You have just read a blog post written by Jason McIntosh.
If you wish, you can visit the rest of the blog, or subscribe to it via RSS. You can also find Jason on Twitter, or send him an email.
Thank you kindly for your time and attention today.
This year’s Layer 8 Conference in Providence came to my attention after my May post about my summer plans. As soon as I heard about it, I knew I had to clear a day for it. After more than twenty years as a professional software engineer, I feel quite ready to explore other paths, including specialization.
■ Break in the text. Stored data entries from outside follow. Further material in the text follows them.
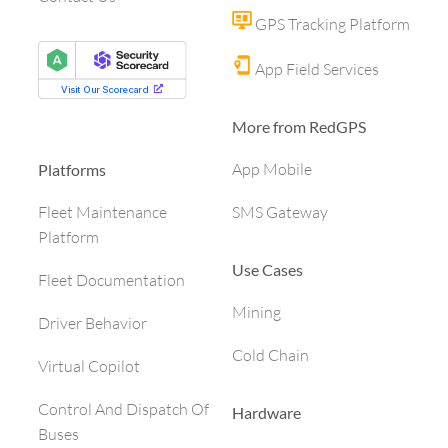
GPS Tracking Platform
App Field Services
More from RedGPS
App Mobile
Platforms
SMS Gateway
Fleet Maintenance
Platform
Use Cases
Fleet Documentation
Mining
Driver Behavior
Cold Chain
Virtual Copilot
Control And Dispatch Of
Hardware
Buses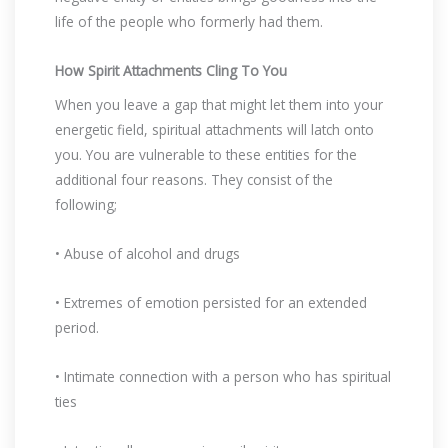
life of the people who formerly had them.
How Spirit Attachments Cling To You
When you leave a gap that might let them into your
energetic field, spiritual attachments will latch onto
you. You are vulnerable to these entities for the
additional four reasons. They consist of the
following;
• Abuse of alcohol and drugs
• Extremes of emotion persisted for an extended
period.
• Intimate connection with a person who has spiritual
ties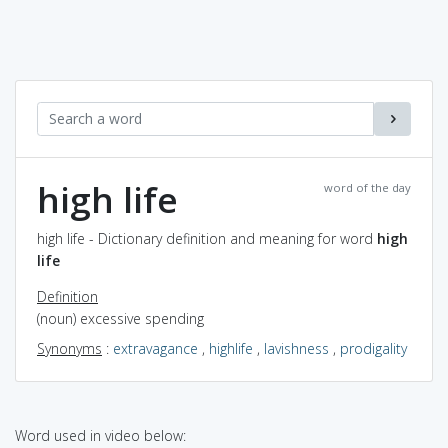
high life
word of the day
high life - Dictionary definition and meaning for word
high
life
Definition
(noun) excessive spending
Synonyms
:
extravagance
,
highlife
,
lavishness
,
prodigality
Word used in video below:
Infosec has held a certain allure for me lately, and here was a one-day conference dedicated to the topic — more or less — a half-hour walk from my home.
I attended as an outsider to the community, and I learned so much. This article, then, mixes observed experiences particular to my day at the conference with more general knowledge I picked up and can’t resist describing for a larger audience.
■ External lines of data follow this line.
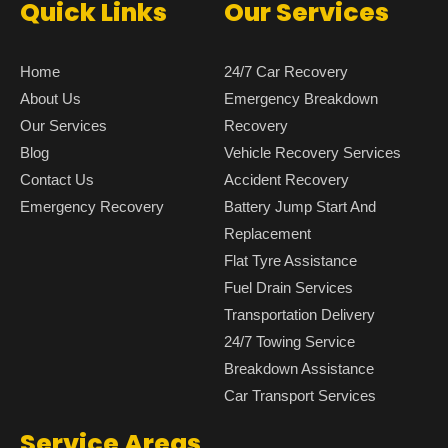
Quick Links
Our Services
Home
24/7 Car Recovery
About Us
Emergency Breakdown
Our Services
Recovery
Blog
Vehicle Recovery Services
Contact Us
Accident Recovery
Emergency Recovery
Battery Jump Start And
Replacement
Flat Tyre Assistance
Fuel Drain Services
Transportation Delivery
24/7 Towing Service
Breakdown Assistance
Car Transport Services
Service Areas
My first discovery was that Layer 8 is itself about two particular topics within infosec:
Social engineering: tricking people to trust you, usually with the goal of accessing things or places otherwise locked away from you. I feel uneasy describing this, because when I put it that way it sounds akin to pick-up artistry or confidence scams — and probably for good reason! However, Layer 8’s speakers have made a legitimate career out of the practice, with corporations inviting them to try breaking into their secure facilities as a kind of penetration test. (“Physical pen test” being one term of art I heard a lot, in fact.)
Without exception, the stories I heard did not describe Hollywood-style crawling through air ducts, but instead just striding confidently down well-lit corridors, the intruder putting everyone at ease with a smile and a wink that they belong there — and listen, Jessica from the front desk sent me over here and said you could print out a visitor’s badge for me? Do you mind…? Oh, thank you, you’re a lifesaver. Where’s your server room? I’m supposed to meet Rahim there…
OSINT: open source intelligence, which seems kind of an awkward name since it has little to do with open-source software. Practicing OSINT means getting intel about some entity — be it person or corporation — by using both organized research tools and the myriad and utterly disorganized exposed surfaces and handles that protrude from every website and social-media presence, ready for grasping and pulling, like a thread, for anyone who knows what to look for.
Much of OSINT takes advantage of the fact that so much of the internet is built by teams working by the seat of their pants to ship features as fast as possible, delivering something that looks good on the surface, and to hell with the thumps in the closet and the lumps under the carpet — a topic of intimate and painful familiarity to me.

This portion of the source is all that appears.